Lets not institutionalize our future demise.
Instead, lets hold accountable those that we rely upon. Some competency tests are in order. Other would be measures of capacity are artifacts of societal ossification. We should have the wisdom now to discern what must be protected and what might be changed. (Or not--time will tell.)

Elton

If older workers become more expensive to employ because of greater health care costs, and the ADEA prevents employers from lowering their salaries correspondingly, then those older workers will be less attractive to employ. A law which "protects" a class of worker by making their employment conditions inflexible has the unintended consequence of making that class of worker more onerous to employ, and employers will avoid them. It is not necessary to be devoted to liberal economics to oppose this; it's only necessary to realize that labor inflexibilities will hurt BOTH the employers and the employees. Market forces can't just be blithely circumvented, but they can be distorted. Legislating against age-discrimination by preventing employers from factoring in the increased costs & declining productivity of older workers will just result in a different kind of discrimination, where older workers are eschewed entirely.

David Nieporent

What Elton said.

Also, firing someone to avoid paying them a pension to which they would otherwise be entitled would (likely, depending on circumstances) be an ERISA violation, independent of any ADEA issues.

RWS

One of the reasons for the major shift in retirement plans from fixed benefit pensions to fixed contribution 401(k) plans is to avoid this sort of problem, which hurts both employer and employee. The market has clearly acted to prefer the 401(k), because there is no real problem of an employer in a bilateral monopoly posture wanting to fire someone to avoid full pension vesting. You make what you earn per unit worked and put a portion of that into your savings plan, and it is yours, no questions asked. If you fail to produce at your salary level, your salary level is reduced or you are terminated, but that does not impact your retirement expectations with respect to the retirement package you have already earned.

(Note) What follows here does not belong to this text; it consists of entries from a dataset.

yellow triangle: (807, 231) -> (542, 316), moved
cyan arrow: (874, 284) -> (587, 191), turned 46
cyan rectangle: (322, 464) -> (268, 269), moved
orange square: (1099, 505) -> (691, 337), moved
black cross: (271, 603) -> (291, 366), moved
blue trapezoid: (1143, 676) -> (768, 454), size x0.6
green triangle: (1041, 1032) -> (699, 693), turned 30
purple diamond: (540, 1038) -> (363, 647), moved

It is a great example of the market working to solve this bilateral monopoly problem inherent in pension plan promises.

Bill

I'm glad that some are looking at this as a bilateral monopoly situation morphing into a monopsony situation as the aging employee, who has made firm specific investments to benefit the company, is less mobile by reason of age and the more specific investments it has made.

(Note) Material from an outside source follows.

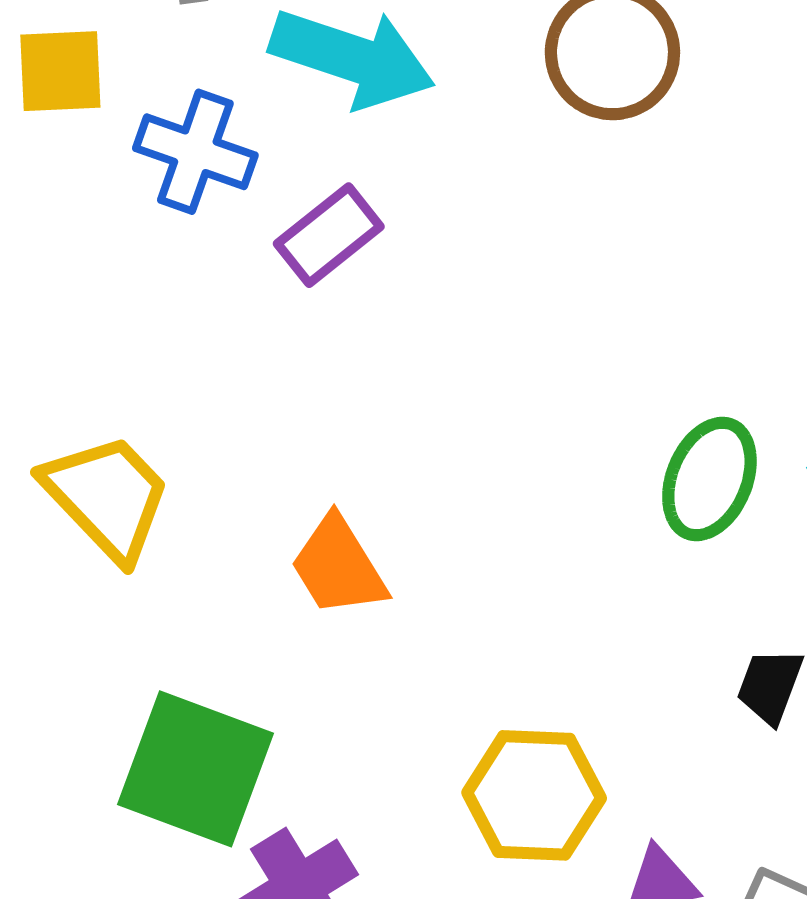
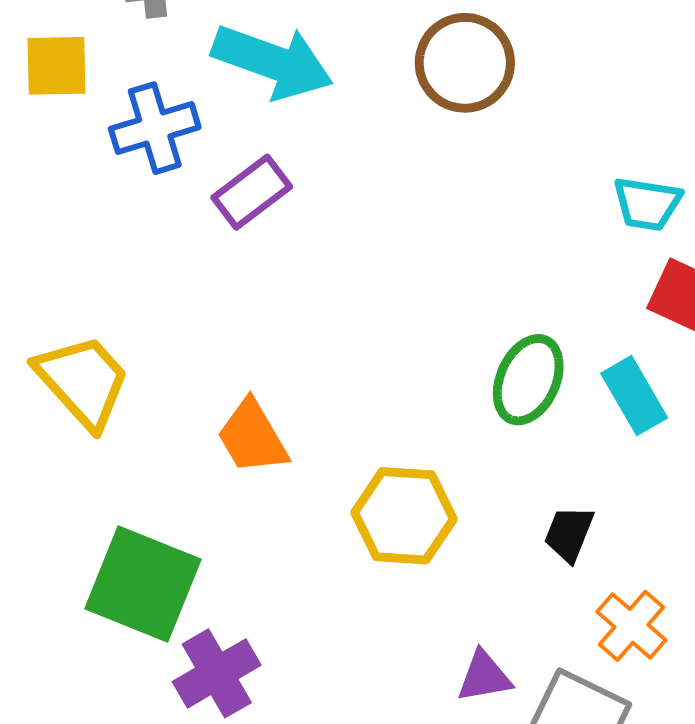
blue cross: (195, 152) -> (155, 128), turned -38
yellow hexagon: (534, 795) -> (404, 516), moved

The perverse consequences of these proposals will be for employees to make less firm specific, and more industry specific and individual specific, investments absent a promise from the employer for longer employment and a pay out for the firm specific investment.

So, we get less firm specific investment, and more free agents.

I do think upper level managers are smart however, and with their pay (if they come in as a free agent) they also negotiate high severance and high retirement packages. Were it so simple for others.